EXERCISE AIM =
What lines below hold the string "uatta"? Copy them all.

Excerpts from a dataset

++++++

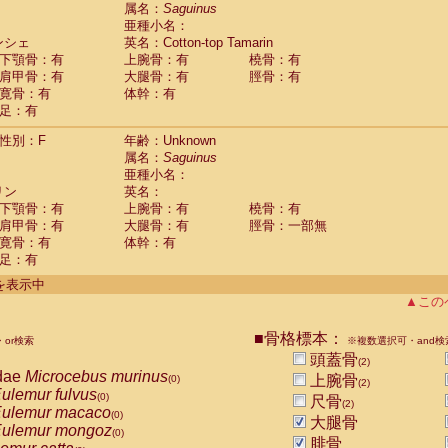
guinus midas
属名：
Saguinus
(0)
亜種小名：
guinus mystax
(0)
ンシェ
英名：Cotton-top Tamarin
uinus nigricollis
(1)
下顎骨：有
上腕骨：有
橈骨：有
guinus oedipus
(1)
肩甲骨：有
大腿骨：有
脛骨：有
uinus weddelli
(0)
寛骨：有
体幹：有
guinus
spp.
(0)
足：有
us trivirgatus
(0)
us albifrons
(0)
性別：F
年齢：Unknown
us apella
(0)
属名：
Saguinus
bus capucinus
亜種小名：
(0)
us nigrivittatus
リン
英名：
(0)
bus
spp.
下顎骨：有
上腕骨：有
橈骨：有
(0)
miri boliviensis
肩甲骨：有
大腿骨：有
脛骨：一部無
(0)
miri sciureus
寛骨：有
体幹：有
(0)
足：有
uatta caraya
(0)
uatta fusca
(0)
件を表示中
uatta seniculus
(0)
▲この
uatta
spp.
(0)
les belzebuth
(0)
■骨格標本：
or検索
※複数選択可・and検
les geoffroyi
(0)
頭蓋骨
(2)
les paniscus
(0)
dae
Microcebus murinus
上腕骨
(0)
(2)
les
spp.
(0)
ulemur fulvus
(0)
尺骨
othrix lagothricha
(2)
(0)
ulemur macaco
(0)
大腿骨
othrix lagothricha cana
(0)
ulemur mongoz
(0)
Cacajao calvus rubicundus
腓骨
(0)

++++++

YOUR RESPONSE =
uatta caraya
uatta fusca
uatta seniculus
uatta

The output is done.